Greysia Polii (kanan) dan Apriyani Rahayu. . (Istimewa)

Greysia/Apriyani Ditunggu Wakil Tiongkok

JAKARTA (IndependensI.com) – Ganda putri Greysia Polii/Apriyani Rahayu melewati laga babak pertama bulutangkis perorangan Asian Games 2018 lewat kemenangan dua game langsung atas Chayanit Chaladchalam/Phataimas Muenwong (Thailand) dengan skor 21-12, 21-9, Jumat (24/8/2018). Greysia/Apriyani langsung tampil in di pertandingan pertama mereka di nomor perorangan hari ini. Lawan tak sempat mengembangkan permainan dan seolah tak berkutik dengan permainan yang diterapkan Greysia/Apriyani.

“Kami selalu siap, pemain Thailand bukan lawan yang mudah, kami mau jaga momentum untuk menangkan pertandingan. Kalau ada momennya menang, harus kami manfaatkan itu,” kata Greysia seperti dikutip dari rilis Humas PP PBSI. Di babak perempat final, Greysia/Apriyani akan berhadapan dengan pasangan Tang Jinhua/Zheng Yu asal Tiongkok. Kedua pasangan tercatat belum pernah bertemu, pasangan ini merupakan kombinasi yang relatif baru, perpaduan pemain senior dan pemain muda yang diramu Tiongkok. Kombinasi yang mirip dengan Greysia/Apriyani yang merupakan pemain senior dan pemain muda.

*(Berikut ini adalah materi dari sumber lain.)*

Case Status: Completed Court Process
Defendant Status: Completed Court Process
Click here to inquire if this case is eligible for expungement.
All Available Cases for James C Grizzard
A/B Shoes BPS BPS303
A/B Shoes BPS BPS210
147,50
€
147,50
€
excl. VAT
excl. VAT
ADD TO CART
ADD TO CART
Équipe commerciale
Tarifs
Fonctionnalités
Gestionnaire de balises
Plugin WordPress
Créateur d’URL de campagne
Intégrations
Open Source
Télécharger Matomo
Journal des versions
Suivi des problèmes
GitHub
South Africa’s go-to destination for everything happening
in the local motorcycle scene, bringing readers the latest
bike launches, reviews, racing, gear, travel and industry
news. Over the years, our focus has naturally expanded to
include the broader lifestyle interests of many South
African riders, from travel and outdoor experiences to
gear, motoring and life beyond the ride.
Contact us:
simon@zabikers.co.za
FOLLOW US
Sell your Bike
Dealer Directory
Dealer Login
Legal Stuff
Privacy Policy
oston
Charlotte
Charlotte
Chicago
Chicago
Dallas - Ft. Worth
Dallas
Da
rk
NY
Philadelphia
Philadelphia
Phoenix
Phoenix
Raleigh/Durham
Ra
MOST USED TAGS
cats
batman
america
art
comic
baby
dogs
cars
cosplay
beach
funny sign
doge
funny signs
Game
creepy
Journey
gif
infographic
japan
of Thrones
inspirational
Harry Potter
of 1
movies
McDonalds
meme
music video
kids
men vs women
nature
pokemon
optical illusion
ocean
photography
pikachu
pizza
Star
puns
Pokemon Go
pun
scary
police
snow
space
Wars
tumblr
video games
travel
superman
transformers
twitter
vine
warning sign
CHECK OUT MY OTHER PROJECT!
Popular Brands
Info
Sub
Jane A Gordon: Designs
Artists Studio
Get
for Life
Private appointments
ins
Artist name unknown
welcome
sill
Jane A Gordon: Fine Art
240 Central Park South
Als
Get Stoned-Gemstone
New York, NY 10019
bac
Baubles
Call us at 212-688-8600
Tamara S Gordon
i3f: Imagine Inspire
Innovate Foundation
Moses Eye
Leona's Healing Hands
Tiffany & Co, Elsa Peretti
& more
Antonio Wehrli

“Kami tetap positif menghadapi pertandingan besok, kami hadapi saja, siapapun lawannya,” ujar Greysia. “Dukungan penonton luar biasa, kami berharap kalau kami lagi ketinggalan, harus tetap disupport terus, supaya bisa membalikkan keadaan. Itu harapan kami, karena ini membuat lawan jadi grogi,” tambah Greysia. Sedangkan Apriyani mengaku senang bisa mendapat kesempatan berlaga turnamen sebesar Asian Games, di saat Indonesia menjadi tuan rumah. Ia pun berpasangan dengan Greysia yang merupakan juara bertahan. Greysia adalah peraih medali emas ganda putri di Asian Games Incheon 2014 bersama Nitya Krishinda Maheswari.

Batu Sandungan

Ganda putri Jepang lagi-lagi menjadi batu sandungan bagi pasangan Rizki Amelia Pradipta/Della Destiara Haris. Di babak kedua bulutangkis perorangan Asian Games 2018, Rizki/Della dikalahkan Yuki Fukushima/Sayaka Hirota, dengan skor 13-21, 17-21, Jumat (24/8/2018). Ini merupakan kekalahan ketiga yang diderita Rizki/Della atas Fukushima/Hirota. Pada kejuaraan Badminton Asia Championships 2018, Rizki/Della dikalahkan dengan skor 29-27, 17-21, 11-21. Di pertemuan kedua di Blibli Indonesia Open 2018, Rizki/Della dikalahkan dengan skor 16-21, 18-21.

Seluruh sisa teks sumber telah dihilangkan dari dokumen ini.